──────── RECORDS FOR THIS EXERCISE ────────
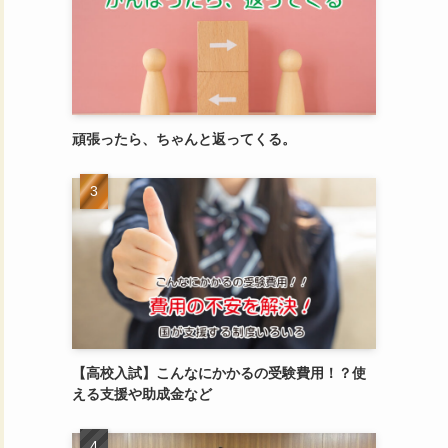
頑張ったら、ちゃんと返ってくる。
【高校入試】こんなにかかるの受験費用！？使
える支援や助成金など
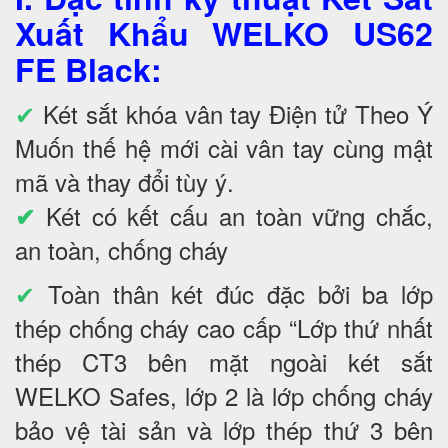
Xuất Khẩu WELKO US62
FE Black
:
✔
Két sắt khóa vân tay Điện tử Theo Ý
Muốn thế hệ mới cài vân tay cùng mật
mã và thay đổi tùy ý.
Két có kết cấu an toàn vững chắc,
✔
an toàn, chống cháy
✔
Toàn thân két đúc đặc bởi ba lớp
thép chống cháy cao cấp “Lớp thứ nhất
thép CT3 bên mặt ngoài két sắt
WELKO Safes, lớp 2 là lớp chống cháy
bảo vệ tài sản và lớp thép thứ 3 bên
────────
PROBLEM REQUIREMENTS: Leaving out any pictures, write the records above out exactly as they are.

EXERCISE SOLUTION:
頑張ったら、ちゃんと返ってくる。
【高校入試】こんなにかかるの受験費用！？使
える支援や助成金など
Xuất Khẩu WELKO US62
FE Black
:
✔
Két sắt khóa vân tay Điện tử Theo Ý
Muốn thế hệ mới cài vân tay cùng mật
mã và thay đổi tùy ý.
Két có kết cấu an toàn vững chắc,
✔
an toàn, chống cháy
✔
Toàn thân két đúc đặc bởi ba lớp
thép chống cháy cao cấp “Lớp thứ nhất
thép CT3 bên mặt ngoài két sắt
WELKO Safes, lớp 2 là lớp chống cháy
bảo vệ tài sản và lớp thép thứ 3 bên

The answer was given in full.